Recorded data Start Marker

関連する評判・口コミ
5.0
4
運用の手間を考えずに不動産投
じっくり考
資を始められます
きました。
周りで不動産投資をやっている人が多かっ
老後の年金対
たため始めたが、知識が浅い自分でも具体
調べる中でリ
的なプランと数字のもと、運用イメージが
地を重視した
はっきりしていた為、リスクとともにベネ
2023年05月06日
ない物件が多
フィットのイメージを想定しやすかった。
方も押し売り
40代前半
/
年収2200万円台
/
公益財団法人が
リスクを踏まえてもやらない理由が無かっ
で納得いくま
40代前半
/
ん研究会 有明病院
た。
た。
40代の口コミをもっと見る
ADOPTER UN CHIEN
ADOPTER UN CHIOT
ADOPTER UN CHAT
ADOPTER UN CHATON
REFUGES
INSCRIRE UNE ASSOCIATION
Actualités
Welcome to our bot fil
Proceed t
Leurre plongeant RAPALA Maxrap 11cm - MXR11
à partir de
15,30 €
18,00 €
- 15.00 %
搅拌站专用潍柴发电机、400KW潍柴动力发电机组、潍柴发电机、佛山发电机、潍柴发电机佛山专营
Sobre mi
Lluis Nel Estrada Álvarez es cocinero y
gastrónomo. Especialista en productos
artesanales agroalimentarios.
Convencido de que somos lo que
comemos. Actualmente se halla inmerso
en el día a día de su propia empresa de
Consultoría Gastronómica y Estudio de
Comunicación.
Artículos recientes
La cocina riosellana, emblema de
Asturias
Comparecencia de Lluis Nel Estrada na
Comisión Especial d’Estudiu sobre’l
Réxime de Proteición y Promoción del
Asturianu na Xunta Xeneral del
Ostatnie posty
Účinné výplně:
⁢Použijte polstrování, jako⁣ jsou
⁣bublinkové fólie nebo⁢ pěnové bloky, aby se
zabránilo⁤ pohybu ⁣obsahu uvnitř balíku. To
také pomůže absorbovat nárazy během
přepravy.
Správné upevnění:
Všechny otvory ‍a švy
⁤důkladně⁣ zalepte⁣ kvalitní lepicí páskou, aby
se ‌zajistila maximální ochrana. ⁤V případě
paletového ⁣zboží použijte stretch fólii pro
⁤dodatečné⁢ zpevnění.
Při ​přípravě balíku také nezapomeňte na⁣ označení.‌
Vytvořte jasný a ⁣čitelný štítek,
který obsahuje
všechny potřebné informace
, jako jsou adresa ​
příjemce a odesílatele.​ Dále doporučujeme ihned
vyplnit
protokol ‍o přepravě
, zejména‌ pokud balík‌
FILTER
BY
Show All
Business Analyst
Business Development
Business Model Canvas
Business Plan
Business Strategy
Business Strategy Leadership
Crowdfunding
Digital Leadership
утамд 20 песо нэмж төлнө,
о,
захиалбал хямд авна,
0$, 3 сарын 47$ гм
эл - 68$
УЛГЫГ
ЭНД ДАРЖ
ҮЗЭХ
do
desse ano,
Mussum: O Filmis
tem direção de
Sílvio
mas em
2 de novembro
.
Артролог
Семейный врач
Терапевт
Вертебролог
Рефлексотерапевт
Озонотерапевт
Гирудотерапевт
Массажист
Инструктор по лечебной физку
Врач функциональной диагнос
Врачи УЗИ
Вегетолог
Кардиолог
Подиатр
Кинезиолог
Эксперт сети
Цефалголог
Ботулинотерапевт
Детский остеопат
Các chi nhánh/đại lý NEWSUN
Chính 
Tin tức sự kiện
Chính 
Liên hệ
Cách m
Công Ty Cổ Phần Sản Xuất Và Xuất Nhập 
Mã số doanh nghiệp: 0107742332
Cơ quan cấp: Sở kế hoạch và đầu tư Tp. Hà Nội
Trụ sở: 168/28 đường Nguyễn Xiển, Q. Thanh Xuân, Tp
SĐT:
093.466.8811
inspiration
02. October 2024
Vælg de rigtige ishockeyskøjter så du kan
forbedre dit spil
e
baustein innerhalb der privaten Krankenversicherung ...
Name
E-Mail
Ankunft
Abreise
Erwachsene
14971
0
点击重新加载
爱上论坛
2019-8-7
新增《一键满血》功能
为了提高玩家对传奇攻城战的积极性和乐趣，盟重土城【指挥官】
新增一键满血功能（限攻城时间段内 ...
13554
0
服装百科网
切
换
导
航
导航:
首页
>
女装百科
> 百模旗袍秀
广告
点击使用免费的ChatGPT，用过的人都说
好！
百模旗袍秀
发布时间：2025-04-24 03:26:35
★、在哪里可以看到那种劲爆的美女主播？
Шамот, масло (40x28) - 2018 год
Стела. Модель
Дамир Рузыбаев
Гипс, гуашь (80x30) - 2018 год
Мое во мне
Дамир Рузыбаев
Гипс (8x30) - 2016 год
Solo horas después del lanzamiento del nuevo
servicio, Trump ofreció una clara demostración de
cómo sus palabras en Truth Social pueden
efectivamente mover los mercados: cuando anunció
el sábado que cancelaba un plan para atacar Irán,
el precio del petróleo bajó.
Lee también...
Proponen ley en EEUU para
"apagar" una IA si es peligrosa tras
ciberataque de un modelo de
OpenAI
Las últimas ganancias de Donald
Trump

Recorded data End Marker

* Goal of the exercise *
Set down the whole listing exactly.

* Response box *
関連する評判・口コミ
5.0
4
運用の手間を考えずに不動産投
じっくり考
資を始められます
きました。
周りで不動産投資をやっている人が多かっ
老後の年金対
たため始めたが、知識が浅い自分でも具体
調べる中でリ
的なプランと数字のもと、運用イメージが
地を重視した
はっきりしていた為、リスクとともにベネ
2023年05月06日
ない物件が多
フィットのイメージを想定しやすかった。
方も押し売り
40代前半
/
年収2200万円台
/
公益財団法人が
リスクを踏まえてもやらない理由が無かっ
で納得いくま
40代前半
/
ん研究会 有明病院
た。
た。
40代の口コミをもっと見る
ADOPTER UN CHIEN
ADOPTER UN CHIOT
ADOPTER UN CHAT
ADOPTER UN CHATON
REFUGES
INSCRIRE UNE ASSOCIATION
Actualités
Welcome to our bot fil
Proceed t
Leurre plongeant RAPALA Maxrap 11cm - MXR11
à partir de
15,30 €
18,00 €
- 15.00 %
搅拌站专用潍柴发电机、400KW潍柴动力发电机组、潍柴发电机、佛山发电机、潍柴发电机佛山专营
Sobre mi
Lluis Nel Estrada Álvarez es cocinero y
gastrónomo. Especialista en productos
artesanales agroalimentarios.
Convencido de que somos lo que
comemos. Actualmente se halla inmerso
en el día a día de su propia empresa de
Consultoría Gastronómica y Estudio de
Comunicación.
Artículos recientes
La cocina riosellana, emblema de
Asturias
Comparecencia de Lluis Nel Estrada na
Comisión Especial d’Estudiu sobre’l
Réxime de Proteición y Promoción del
Asturianu na Xunta Xeneral del
Ostatnie posty
Účinné výplně:
⁢Použijte polstrování, jako⁣ jsou
⁣bublinkové fólie nebo⁢ pěnové bloky, aby se
zabránilo⁤ pohybu ⁣obsahu uvnitř balíku. To
také pomůže absorbovat nárazy během
přepravy.
Správné upevnění:
Všechny otvory ‍a švy
⁤důkladně⁣ zalepte⁣ kvalitní lepicí páskou, aby
se ‌zajistila maximální ochrana. ⁤V případě
paletového ⁣zboží použijte stretch fólii pro
⁤dodatečné⁢ zpevnění.
Při ​přípravě balíku také nezapomeňte na⁣ označení.‌
Vytvořte jasný a ⁣čitelný štítek,
který obsahuje
všechny potřebné informace
, jako jsou adresa ​
příjemce a odesílatele.​ Dále doporučujeme ihned
vyplnit
protokol ‍o přepravě
, zejména‌ pokud balík‌
FILTER
BY
Show All
Business Analyst
Business Development
Business Model Canvas
Business Plan
Business Strategy
Business Strategy Leadership
Crowdfunding
Digital Leadership
утамд 20 песо нэмж төлнө,
о,
захиалбал хямд авна,
0$, 3 сарын 47$ гм
эл - 68$
УЛГЫГ
ЭНД ДАРЖ
ҮЗЭХ
do
desse ano,
Mussum: O Filmis
tem direção de
Sílvio
mas em
2 de novembro
.
Артролог
Семейный врач
Терапевт
Вертебролог
Рефлексотерапевт
Озонотерапевт
Гирудотерапевт
Массажист
Инструктор по лечебной физку
Врач функциональной диагнос
Врачи УЗИ
Вегетолог
Кардиолог
Подиатр
Кинезиолог
Эксперт сети
Цефалголог
Ботулинотерапевт
Детский остеопат
Các chi nhánh/đại lý NEWSUN
Chính 
Tin tức sự kiện
Chính 
Liên hệ
Cách m
Công Ty Cổ Phần Sản Xuất Và Xuất Nhập 
Mã số doanh nghiệp: 0107742332
Cơ quan cấp: Sở kế hoạch và đầu tư Tp. Hà Nội
Trụ sở: 168/28 đường Nguyễn Xiển, Q. Thanh Xuân, Tp
SĐT:
093.466.8811
inspiration
02. October 2024
Vælg de rigtige ishockeyskøjter så du kan
forbedre dit spil
e
baustein innerhalb der privaten Krankenversicherung ...
Name
E-Mail
Ankunft
Abreise
Erwachsene
14971
0
点击重新加载
爱上论坛
2019-8-7
新增《一键满血》功能
为了提高玩家对传奇攻城战的积极性和乐趣，盟重土城【指挥官】
新增一键满血功能（限攻城时间段内 ...
13554
0
服装百科网
切
换
导
航
导航:
首页
>
女装百科
> 百模旗袍秀
广告
点击使用免费的ChatGPT，用过的人都说
好！
百模旗袍秀
发布时间：2025-04-24 03:26:35
★、在哪里可以看到那种劲爆的美女主播？
Шамот, масло (40x28) - 2018 год
Стела. Модель
Дамир Рузыбаев
Гипс, гуашь (80x30) - 2018 год
Мое во мне
Дамир Рузыбаев
Гипс (8x30) - 2016 год
Solo horas después del lanzamiento del nuevo
servicio, Trump ofreció una clara demostración de
cómo sus palabras en Truth Social pueden
efectivamente mover los mercados: cuando anunció
el sábado que cancelaba un plan para atacar Irán,
el precio del petróleo bajó.
Lee también...
Proponen ley en EEUU para
"apagar" una IA si es peligrosa tras
ciberataque de un modelo de
OpenAI
Las últimas ganancias de Donald
Trump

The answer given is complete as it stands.